Back in 2006 (ish) era, for a couple of years we used 'Backup Made Simple', a well regarded backup utility for Windows PCs. Multi-CDR-support, selective restore, it all worked a treat. And we still have the backup discs from that era.



Except that we needed to access some of these files this week. And have utterly failed. The CDR are fine, it's the software. The app was written for Windows XP/Vista (that era, anyway) and I've had real trouble installing it under modern Windows 10, some 12 years later. Even with all compatibility modes enabled, the best I can get it to do is recognise the backup files - when I try to actually restore anything I get low level and very odd Windows library errors.

Now, if we were DESPERATE for the files back then I guess I could reformat an old laptop, try re-installing XP on it and then go from there. It's A solution. But that's multiple tens of hours of work in all.

The moral, of course, is obvious. When backing anything up, use as simple a format as possible. If you must compress things, then do Zip archives that fit on single CDR or DVDR. But better still if you can copy files and folders as is.

This being 2018, there's also cloud storage and archiving, of course.
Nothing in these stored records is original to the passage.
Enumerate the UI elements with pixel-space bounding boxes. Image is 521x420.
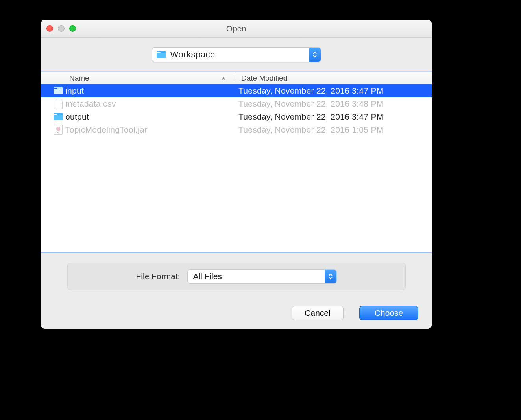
file-list: inputTuesday, November 22, 2016 3:47 PMm… bbox=[41, 84, 432, 252]
document-icon bbox=[51, 99, 65, 109]
column-header-date[interactable]: Date Modified bbox=[234, 74, 432, 83]
folder-icon bbox=[51, 87, 65, 95]
location-bar: Workspace bbox=[41, 38, 432, 72]
file-format-dropdown[interactable]: All Files bbox=[187, 269, 337, 284]
dropdown-arrows-icon bbox=[325, 270, 336, 283]
dropdown-arrows-icon bbox=[309, 48, 321, 62]
file-date-modified: Tuesday, November 22, 2016 3:48 PM bbox=[238, 99, 432, 109]
dialog-buttons: Cancel Choose bbox=[41, 290, 432, 320]
window-title: Open bbox=[41, 24, 432, 33]
titlebar: Open bbox=[41, 20, 432, 38]
column-header-name[interactable]: Name bbox=[41, 74, 234, 83]
current-folder-dropdown[interactable]: Workspace bbox=[152, 47, 321, 62]
file-date-modified: Tuesday, November 22, 2016 1:05 PM bbox=[238, 125, 432, 134]
open-dialog: Open Workspace Name Da bbox=[41, 20, 432, 329]
svg-rect-0 bbox=[157, 53, 166, 58]
file-name: TopicModelingTool.jar bbox=[65, 125, 238, 134]
file-format-label: File Format: bbox=[136, 272, 180, 281]
current-folder-label: Workspace bbox=[170, 50, 215, 60]
file-name: output bbox=[65, 112, 238, 122]
file-row[interactable]: JARTopicModelingTool.jarTuesday, Novembe… bbox=[41, 123, 432, 136]
folder-icon bbox=[156, 51, 166, 59]
file-row[interactable]: inputTuesday, November 22, 2016 3:47 PM bbox=[41, 84, 432, 97]
file-browser: Name Date Modified inputTuesday, Novembe… bbox=[41, 72, 432, 253]
column-header-name-label: Name bbox=[69, 74, 89, 83]
cancel-button[interactable]: Cancel bbox=[292, 306, 344, 320]
cancel-button-label: Cancel bbox=[305, 308, 330, 318]
file-date-modified: Tuesday, November 22, 2016 3:47 PM bbox=[238, 112, 432, 122]
choose-button[interactable]: Choose bbox=[359, 306, 418, 320]
file-name: metadata.csv bbox=[65, 99, 238, 109]
file-row[interactable]: metadata.csvTuesday, November 22, 2016 3… bbox=[41, 97, 432, 110]
column-headers: Name Date Modified bbox=[41, 72, 432, 84]
file-row[interactable]: outputTuesday, November 22, 2016 3:47 PM bbox=[41, 110, 432, 123]
sort-asc-icon bbox=[221, 74, 226, 83]
file-date-modified: Tuesday, November 22, 2016 3:47 PM bbox=[238, 86, 432, 96]
jar-file-icon: JAR bbox=[51, 125, 65, 135]
file-format-row: File Format: All Files bbox=[67, 263, 406, 290]
file-name: input bbox=[65, 86, 238, 96]
folder-icon bbox=[51, 113, 65, 121]
bottom-panel: File Format: All Files Cancel Choose bbox=[41, 253, 432, 329]
choose-button-label: Choose bbox=[375, 308, 403, 318]
svg-rect-2 bbox=[54, 115, 63, 120]
file-format-value: All Files bbox=[193, 272, 222, 281]
svg-rect-1 bbox=[54, 89, 63, 94]
column-header-date-label: Date Modified bbox=[241, 74, 287, 82]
Many of us have multiple GB in the cloud and that's another option. But you never know when you might hit an account issue and be blocked out from your cloud storage, so I still swear by local backups too.

PS. Belying my own rule, in addition to CDR and DVDR local files and folder backup, I also use Apple's Time Machine with portable hard disks on my Macs - as with Backup Made Simple in 2006, this works fine for month on month, year on year backups, i.e. find something from last year or two years ago. But somehow I doubt that a 2028 Mac will recognise my 2018 Time Machine hard disks!